Neste âmbito se insere esta singela homenagem a Walter Piva Rodrigues, Dou-
trinador e Magistrado que, seguindo os passos de José Inácio Botelho de Mesquita,
fez do Magistério prof‌issão de fé, em que, por toda uma carreira, tem transmitido aos
alunos da nossa amada Faculdade de Direito do Largo de São Francisco não apenas
a paixão pelo estudo do processo civil, como também a necessidade de se manter
um modo humano e sempre gentil de tratar com seus semelhantes.
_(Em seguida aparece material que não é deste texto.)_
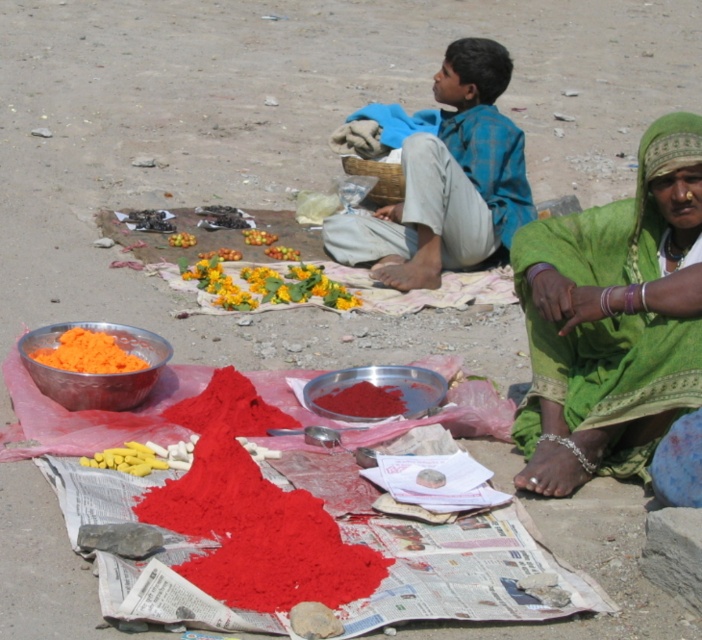 You are a photographer standing at the center of the scene. You want to place a decorative item on the green fabric at lower right to add visual interest. However, you need to ensure that the item won

The green fabric at lower right is located at point [614,320], so you can place the item there without obstructing other elements in the scene.

You are a visitor at a local market and see two items labeled as yellow fruit at center and yellow soft fruit at center. Which one is placed higher?

The yellow fruit at center is placed higher than the yellow soft fruit at center. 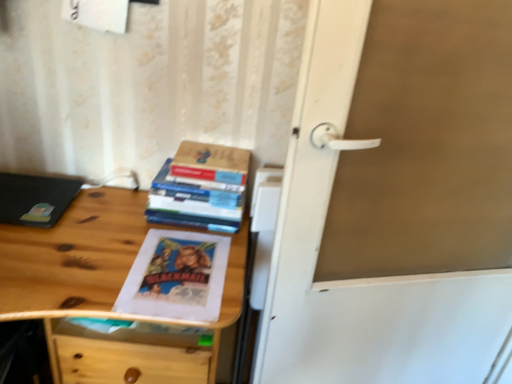 Question: Is hardcover book at upper center at the left side of white matte door handle at center?

Choices:
 (A) no
 (B) yes

Answer: (B)

Question: Can you confirm if hardcover book at upper center is bigger than white matte door handle at center?

Choices:
 (A) yes
 (B) no

Answer: (B)

Question: Is hardcover book at upper center turned away from white matte door handle at center?

Choices:
 (A) yes
 (B) no

Answer: (B)

Question: From the image's perspective, is hardcover book at upper center below white matte door handle at center?

Choices:
 (A) no
 (B) yes

Answer: (A)

Question: Is hardcover book at upper center shorter than white matte door handle at center?

Choices:
 (A) no
 (B) yes

Answer: (B)

Question: Considering the positions of white matte door handle at center and matte black laptop at left in the image, is white matte door handle at center taller or shorter than matte black laptop at left?

Choices:
 (A) tall
 (B) short

Answer: (A)

Question: In the image, is white matte door handle at center positioned in front of or behind matte black laptop at left?

Choices:
 (A) front
 (B) behind

Answer: (A)

Question: From the image's perspective, is white matte door handle at center positioned above or below matte black laptop at left?

Choices:
 (A) above
 (B) below

Answer: (B)

Question: Is white matte door handle at center wider or thinner than matte black laptop at left?

Choices:
 (A) thin
 (B) wide

Answer: (A)

Question: In the image, is white matte door handle at center on the left side or the right side of hardcover books at center?

Choices:
 (A) right
 (B) left

Answer: (A)

Question: Is white matte door handle at center inside or outside of hardcover books at center?

Choices:
 (A) outside
 (B) inside

Answer: (A)

Question: From the image's perspective, is white matte door handle at center located above or below hardcover books at center?

Choices:
 (A) above
 (B) below

Answer: (B)

Question: From a real-world perspective, is white matte door handle at center above or below hardcover books at center?

Choices:
 (A) below
 (B) above

Answer: (A)

Question: Considering the positions of hardcover book at upper center and matte black laptop at left in the image, is hardcover book at upper center taller or shorter than matte black laptop at left?

Choices:
 (A) short
 (B) tall

Answer: (B)

Question: From the image's perspective, is hardcover book at upper center located above or below matte black laptop at left?

Choices:
 (A) below
 (B) above

Answer: (B) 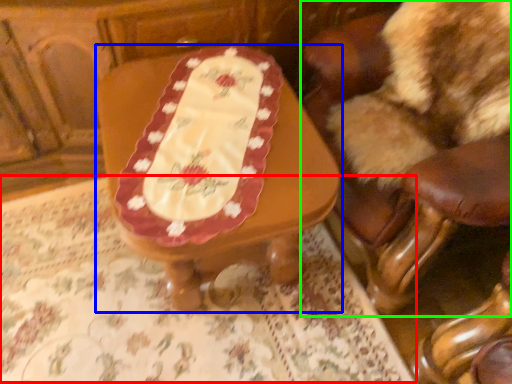 Question: Estimate the real-world distances between objects in this image. Which object is closer to tablecloth (highlighted by a red box), table (highlighted by a blue box) or chair (highlighted by a green box)?

Choices:
 (A) table
 (B) chair

Answer: (A) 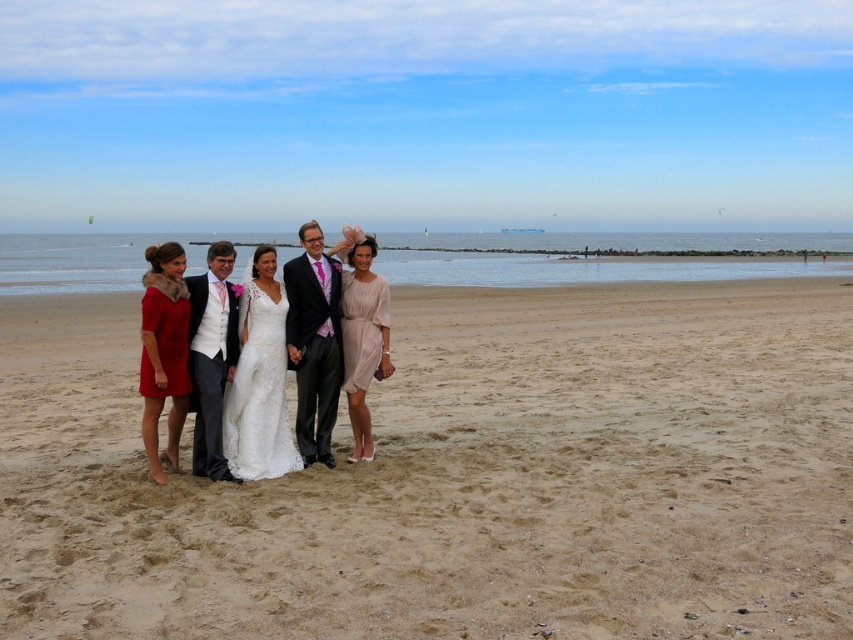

E, no tocante ao
estudo do processo, o Professor Piva Rodrigues já teve oportunidade de mencionar a
necessidade de se analisar as “situações de instabilidade interpretativa geradas pelas
reformas”3 das leis processuais, em advertência sábia, que me animou a escolher o
tema tratado neste texto, qual seja a análise de regra da Lei nº 13.105/2015 em que,
ao advento do vigente Código de Processo Civil brasileiro, se pretendeu “aumentar”,
ainda mais, os poderes do juiz.
Esta questão já havia chamado minha atenção nos idos de 2016, sendo que,
agora, por conta da polêmica jurisprudencial e doutrinária existente a respeito do
tema, bem como em vista de recente julgado da Quarta Turma do Superior Tribunal
de Justiça4, me parece haver renovada necessidade de análise da questão. Assim sen-
do e nos limites de um artigo será analisado aqui o inciso IV do artigo 139 do CPC
que, de um lado, contém em sua parte inicial norma que bem se insere no espírito
da instrumentalidade do processo, especif‌icando a possibilidade de serem adotadas
medidas “indutivas, coercitivas, mandamentais ou sub-rogatórias necessárias para
assegurar o cumprimento de ordem judicial”, visando à realização adequada da
execução de obrigações de fazer, não fazer e de entrega de coisa. Enquanto que, de
outro lado, se equivocou o legislador ao, em redação “muito ampla” permitir (sem
qualquer ressalva limitadora que pudesse bem especif‌icar a hipótese de incidência da
parte f‌inal da norma) que tais tipos de providências sejam determinados “inclusive
nas ações que tenham por objeto prestação pecuniária”.
2. In, “Os Poderes do Juiz e as Reformas do Processo Civil”, p. 213.
3. In, “Execução de Prestação Alimentícia: Alterações legislativas, Jurisprudência e Questões Procedimentais”,
p. 190.
4. Recurso em Habeas Corpus nº 97.876-SP, relatado pelo Ministro Luis Felipe Salomão e julgado em 5/6/2018.